Sleeping bags were hung in the sun, draped over the canoe rack on my truck. My father’s tent was set up not where he would be sleeping in it by the fire but in front of my truck also in the sun. Along with some clothes that were laid out on the hood, everything, even my pack was emptied out and drying. A hasty camp the night before while lost in the Adirondacks and the subsequent storm that rolled through had brought all of our gear to varying degrees starting at damp and ending at soaked. It was about noon, and we had managed to find our way out of our predicament roughly an hour earlier. Instead of continuing on to where we wanted to go, we made the decision to drive out a couple miles the way we had come in and to just camp along a stretch of familiar river just off a dirt road, next to a bridge. We should have been miles from anything manmade, instead we were feet from my Toyota and the bridge. While water evaporated in the sun, I strung up my 3wt. We weren’t going to lose any more time fishing.

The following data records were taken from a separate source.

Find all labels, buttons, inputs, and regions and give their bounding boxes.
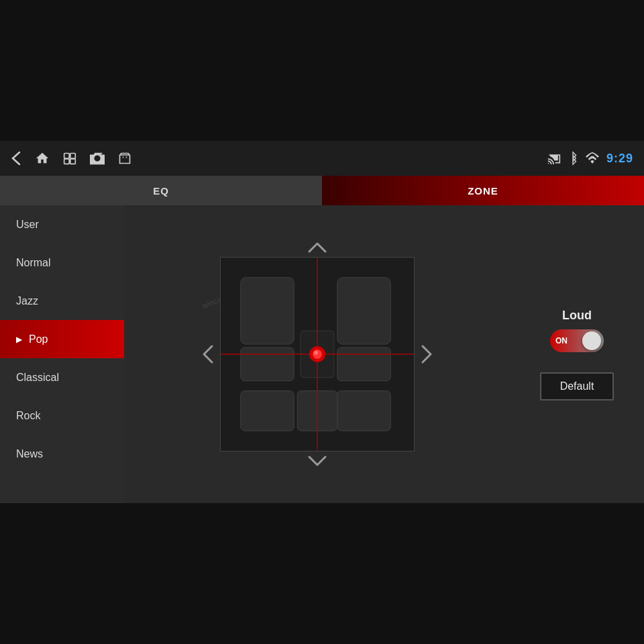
- svg-rect-9: [240, 391, 293, 431]
- svg-point-17: [314, 351, 318, 355]
- sidebar-item-rock[interactable]: Rock: [0, 396, 124, 435]
- sidebar-label-rock: Rock: [16, 410, 40, 422]
- loud-section: Loud ON: [550, 309, 604, 352]
- sidebar-item-normal[interactable]: Normal: [0, 244, 124, 282]
- sidebar-label-jazz: Jazz: [16, 295, 38, 307]
- clock-display: 9:29: [606, 152, 633, 166]
- play-icon: ▶: [16, 335, 22, 344]
- back-button[interactable]: [11, 151, 21, 166]
- sidebar-item-classical[interactable]: Classical: [0, 358, 124, 396]
- loud-toggle[interactable]: ON: [550, 329, 604, 352]
- sidebar: User Normal Jazz ▶ Pop Classical Rock: [0, 205, 124, 503]
- sidebar-label-normal: Normal: [16, 257, 51, 269]
- default-button[interactable]: Default: [540, 372, 614, 400]
- tab-eq[interactable]: EQ: [0, 176, 322, 205]
- top-bar-left: [11, 151, 535, 166]
- zone-row: [201, 257, 433, 451]
- sidebar-item-jazz[interactable]: Jazz: [0, 282, 124, 320]
- svg-rect-1: [70, 154, 76, 159]
- svg-rect-4: [100, 153, 103, 154]
- toggle-thumb: [582, 331, 601, 350]
- zone-area: wincairan.ir wincairan.ir: [124, 205, 510, 503]
- bag-button[interactable]: [118, 151, 131, 166]
- top-bar: 9:29: [0, 141, 644, 176]
- svg-rect-7: [337, 278, 390, 344]
- tab-bar: EQ ZONE: [0, 176, 644, 205]
- loud-label: Loud: [562, 309, 592, 323]
- sidebar-label-pop: Pop: [29, 333, 48, 345]
- svg-rect-2: [64, 159, 70, 164]
- cast-icon: [547, 152, 561, 164]
- arrow-down-button[interactable]: [307, 454, 328, 468]
- svg-rect-5: [240, 278, 293, 344]
- tab-zone[interactable]: ZONE: [322, 176, 644, 205]
- home-button[interactable]: [35, 151, 50, 166]
- bluetooth-icon: [568, 151, 578, 166]
- car-visualization: [220, 257, 415, 451]
- arrow-left-button[interactable]: [201, 343, 215, 365]
- sidebar-label-classical: Classical: [16, 372, 59, 384]
- svg-rect-3: [70, 159, 76, 164]
- sidebar-item-news[interactable]: News: [0, 435, 124, 473]
- arrow-right-button[interactable]: [420, 343, 433, 365]
- sidebar-item-pop[interactable]: ▶ Pop: [0, 320, 124, 358]
- right-controls: Loud ON Default: [510, 205, 644, 503]
- sidebar-item-user[interactable]: User: [0, 205, 124, 244]
- arrow-up-button[interactable]: [307, 241, 328, 254]
- windows-button[interactable]: [63, 152, 76, 165]
- sidebar-label-user: User: [16, 219, 39, 231]
- top-bar-right: 9:29: [547, 151, 633, 166]
- svg-rect-0: [64, 154, 70, 159]
- camera-button[interactable]: [90, 152, 105, 165]
- sidebar-label-news: News: [16, 448, 43, 460]
- toggle-on-label: ON: [555, 336, 568, 345]
- svg-rect-8: [337, 347, 390, 381]
- svg-rect-10: [337, 391, 390, 431]
- main-content: User Normal Jazz ▶ Pop Classical Rock: [0, 205, 644, 503]
- svg-rect-6: [240, 347, 293, 381]
- wifi-icon: [585, 152, 600, 164]
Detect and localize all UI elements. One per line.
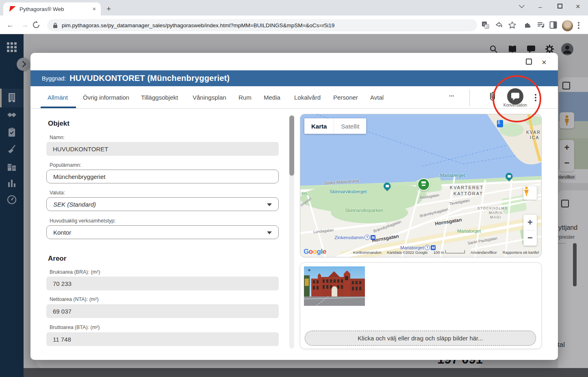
map-label-area: STOCKHOLMS [477,206,508,210]
tab-lokalvard[interactable]: Lokalvård [294,86,321,108]
chevron-down-icon [267,231,272,234]
metro-icon: M [431,245,436,250]
tab-personer[interactable]: Personer [333,86,358,108]
pegman-icon [523,186,529,196]
map-label-park: en [302,191,307,196]
window-minimize-button[interactable]: – [538,3,542,10]
tab-vaningsplan[interactable]: Våningsplan [193,86,226,108]
namn-label: Namn: [50,135,65,140]
bookmark-star-icon[interactable] [508,21,516,29]
satellit-button[interactable]: Satellit [334,118,366,134]
section-objekt-heading: Objekt [48,120,69,128]
map-scale: 100 m [433,250,464,255]
section-areor-heading: Areor [48,255,66,263]
dialog-header: Byggnad: HUVUDKONTORET (Münchenbryggerie… [30,70,558,86]
media-playlist-icon[interactable] [537,21,545,29]
tab-avtal[interactable]: Avtal [370,86,384,108]
karta-button[interactable]: Karta [304,118,334,134]
map-label-district: KVAR [526,130,541,135]
tab-ovrig-information[interactable]: Övrig information [83,86,129,108]
image-dropzone[interactable]: Klicka och välj eller drag och släpp bil… [305,331,536,346]
bra-label: Bruksarea (BRA): (m²) [50,269,100,275]
bta-field [46,332,279,346]
map-label-square: Mariatorget [457,229,481,233]
browser-profile-avatar[interactable] [562,20,573,31]
dialog-maximize-icon[interactable] [526,59,532,65]
google-logo[interactable]: Google [304,248,326,256]
tab-title: Pythagoras® Web [20,6,92,12]
tab-media[interactable]: Media [264,86,280,108]
valuta-label: Valuta: [50,190,65,196]
nta-label: Nettoarea (NTA): (m²) [50,296,99,302]
map-label-metro: ZinkensdammTM [334,235,375,240]
tab-close-icon[interactable]: × [92,6,97,12]
popularnamn-field[interactable] [46,170,279,183]
verksamhetstyp-value: Kontor [53,229,71,236]
pegman-control[interactable] [523,186,537,200]
map-label-poi: Mariaberget [440,173,465,178]
map-label-area: MAGI [490,215,501,219]
map-label-district: KATTÖRAT [453,191,483,196]
map-label-area: MARIA [489,211,503,215]
extensions-puzzle-icon[interactable] [524,21,532,29]
dialog-entity-label: Byggnad: [42,75,66,82]
verksamhetstyp-select[interactable]: Kontor [46,225,279,239]
map-zoom-control: + − [523,215,537,246]
zoom-out-button[interactable]: − [523,230,537,246]
map-label-poi: Skinnarviksberget [330,189,367,194]
reload-icon[interactable] [33,21,40,28]
map-copyright: Kartdata ©2022 Google [387,250,427,255]
map[interactable]: Söder Mälarstrand Skinnarviksberget Skin… [300,114,542,257]
map-shortcuts-link[interactable]: Kortkommandon [353,250,382,255]
new-tab-button[interactable]: + [106,5,111,13]
map-report-link[interactable]: Rapportera ett kartfel [503,250,539,255]
map-label-district: KVARTERET [450,185,484,190]
bta-label: Bruttoarea (BTA): (m²) [50,325,100,330]
zoom-in-button[interactable]: + [523,215,537,230]
window-close-button[interactable]: × [576,2,580,11]
map-label-metro: MariatorgetTM [400,245,436,250]
annotation-red-circle [493,75,541,122]
form-scrollbar-thumb[interactable] [289,115,294,176]
valuta-value: SEK (Standard) [53,201,96,208]
tab-tillaggsobjekt[interactable]: Tilläggsobjekt [141,86,178,108]
map-attribution: Kortkommandon Kartdata ©2022 Google 100 … [353,250,539,255]
tab-allmant[interactable]: Allmänt [48,86,68,108]
translate-icon[interactable]: G文 [482,21,489,29]
tab-rum[interactable]: Rum [239,86,252,108]
map-type-control: Karta Satellit [304,118,366,134]
namn-field [46,142,279,156]
forward-icon[interactable]: → [21,21,28,28]
url-text: pim.pythagoras.se/py_datamanager_sales/p… [62,22,334,28]
popularnamn-label: Populärnamn: [50,162,81,168]
browser-menu-kebab-icon[interactable] [578,21,579,30]
back-icon[interactable]: ← [7,21,14,28]
marina-anchor-icon [497,120,503,127]
active-tab-underline [41,107,76,108]
pythagoras-favicon [10,6,16,12]
nta-field [46,304,279,318]
valuta-select[interactable]: SEK (Standard) [46,197,279,211]
url-bar[interactable]: pim.pythagoras.se/py_datamanager_sales/p… [47,19,477,31]
dialog-close-icon[interactable]: × [542,58,547,67]
map-label-district: ICA [530,135,540,140]
svg-text:文: 文 [486,25,489,28]
tab-overflow[interactable]: ... [449,83,454,105]
metro-icon: M [371,235,375,240]
chevron-down-icon [267,203,272,206]
side-panel-icon[interactable] [549,21,557,29]
dialog-title: HUVUDKONTORET (Münchenbryggeriet) [69,74,230,83]
browser-tab[interactable]: Pythagoras® Web × [3,2,101,15]
lock-icon [53,22,58,28]
bra-field [46,277,279,290]
t-bana-icon: T [365,235,370,240]
window-maximize-button[interactable] [558,4,562,9]
share-icon[interactable] [495,21,503,29]
verksamhetstyp-label: Huvudsaklig verksamhetstyp: [50,218,116,224]
t-bana-icon: T [425,245,430,250]
building-location-marker[interactable] [417,178,430,191]
map-label-park: Skinnarviksparken [345,208,383,213]
map-terms-link[interactable]: Användarvillkor [471,250,497,255]
images-panel: Klicka och välj eller drag och släpp bil… [300,262,542,349]
building-photo-thumbnail[interactable] [304,266,365,306]
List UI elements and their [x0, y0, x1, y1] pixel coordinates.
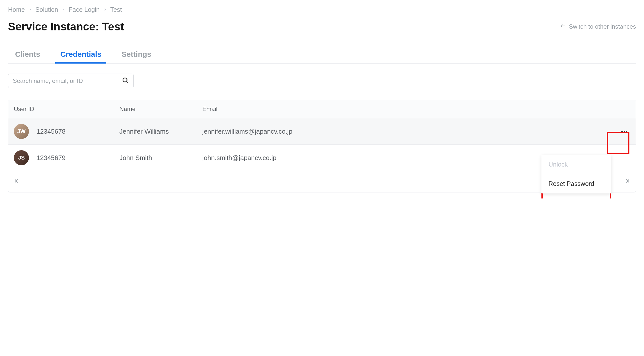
more-actions-button[interactable]: [618, 125, 630, 137]
more-horizontal-icon: [621, 131, 627, 132]
arrow-left-icon: [560, 23, 566, 30]
chevron-right-icon: [28, 7, 32, 13]
tab-credentials[interactable]: Credentials: [58, 48, 104, 63]
column-header-email: Email: [202, 106, 600, 113]
breadcrumb-face-login[interactable]: Face Login: [69, 6, 100, 13]
cell-user-id: 12345679: [36, 154, 66, 162]
search-icon[interactable]: [122, 77, 129, 85]
search-input[interactable]: [13, 77, 122, 84]
table-row[interactable]: JW 12345678 Jennifer Williams jennifer.w…: [8, 118, 636, 145]
cell-name: John Smith: [119, 154, 202, 162]
row-actions-menu: Unlock Reset Password: [541, 155, 611, 193]
cell-name: Jennifer Williams: [119, 128, 202, 135]
chevron-right-icon: [62, 7, 65, 13]
breadcrumb-current: Test: [110, 6, 122, 13]
cell-user-id: 12345678: [36, 128, 66, 135]
search-box[interactable]: [8, 74, 134, 88]
column-header-name: Name: [119, 106, 202, 113]
pager-first-icon[interactable]: [14, 178, 19, 185]
menu-item-reset-password[interactable]: Reset Password: [541, 174, 611, 193]
tab-settings[interactable]: Settings: [119, 48, 154, 63]
table-header: User ID Name Email: [8, 100, 636, 118]
breadcrumb: Home Solution Face Login Test: [8, 6, 636, 13]
tabs: Clients Credentials Settings: [8, 48, 636, 64]
cell-email: john.smith@japancv.co.jp: [202, 154, 600, 162]
cell-email: jennifer.williams@japancv.co.jp: [202, 128, 600, 135]
chevron-right-icon: [103, 7, 107, 13]
page-title: Service Instance: Test: [8, 20, 124, 33]
column-header-user-id: User ID: [14, 106, 119, 113]
avatar: JS: [14, 150, 29, 165]
switch-instances-link[interactable]: Switch to other instances: [560, 23, 636, 30]
pager-last-icon[interactable]: [625, 178, 630, 185]
svg-line-2: [126, 81, 128, 83]
tab-clients[interactable]: Clients: [13, 48, 43, 63]
breadcrumb-solution[interactable]: Solution: [35, 6, 58, 13]
breadcrumb-home[interactable]: Home: [8, 6, 25, 13]
svg-point-1: [123, 78, 127, 82]
menu-item-unlock[interactable]: Unlock: [541, 155, 611, 174]
switch-instances-label: Switch to other instances: [569, 23, 636, 30]
avatar: JW: [14, 124, 29, 139]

The storm the night before had the river running a little high, a little faster, and as I waded out into the water I searched with my feet for places to wedge my wader boots in between rocks to anchor myself before my first cast. I stripped line from the small reel and sent the white marabou streamer to a pocket about fifteen feet out from me. Landing it just above the boulder braking the water, it washed down around the near side and into the slack water on its downstream side and I mended the line with a quick lift of the rod to hover the false bait fish in place for a second before giving it life. On the first small strip in the pocket the Brookie appeared from below in haste and turned back to the bottom, my line going tight. I lifted, the rod tip bent, then went limp. I let the streamer drift and swim downstream and swing across below me and as I stripped it back to me another strike in more turbulent current, this time the rod tip bent and a fish was brought to hand. No more than 6” or so, its colors were brilliant. Bright pink spots with a halo of light blue, orange and yellow dots against almost black par marks above a bright rusty orange belly. Its fins trimmed in pure white, and a camouflaged back, if there was a fashion show for fish, surely the Brook Trout would be a super model.
All day while gear dried and bugs bit, the fish were willing, and my streamer became more ragged as the day passed by. My father on the other hand didn’t have quite the same luck. Lately it seems that on still water, lakes and ponds, he will out fish me on most any day, and on a Trout stream, our roles reverse. And whichever one of us is having the slow day, you probably wouldn’t know it by the looks on our faces. My father sat on a rock at one point, water flowing past him on all sides, his fishing rod idle. Just taking in the scenery all around and listening to the river I could see where he and I are alike, at least on the water.
Some people find all the excuses why they can’t go fishing. “I have to mow the lawn. I have to change the oil in the car. I have to get some work done on the house. I need new line for my rod. I’m out of flies. I’m too busy.” I brought another fish to hand and studied the varying colors and shades as I had on the previous fish, no two looking the same, but all of them quite spectacular in their own way. And there was my father, not having caught anything over a few hours, yet resting atop a boulder with content on his face, observing everything around him. And that is where we are alike. We don’t make excuses about why we can’t get out to fish, and when we’re out we don’t get upset about getting skunked. Instead of making excuses, the fish ARE our excuses. The excuses we use to get out and enjoy being out and away from the hustle of everyday life. The excuse of the fish is what gets us to these beautiful places, disconnects us from the stress of modern living, and connects us to what is important. Us.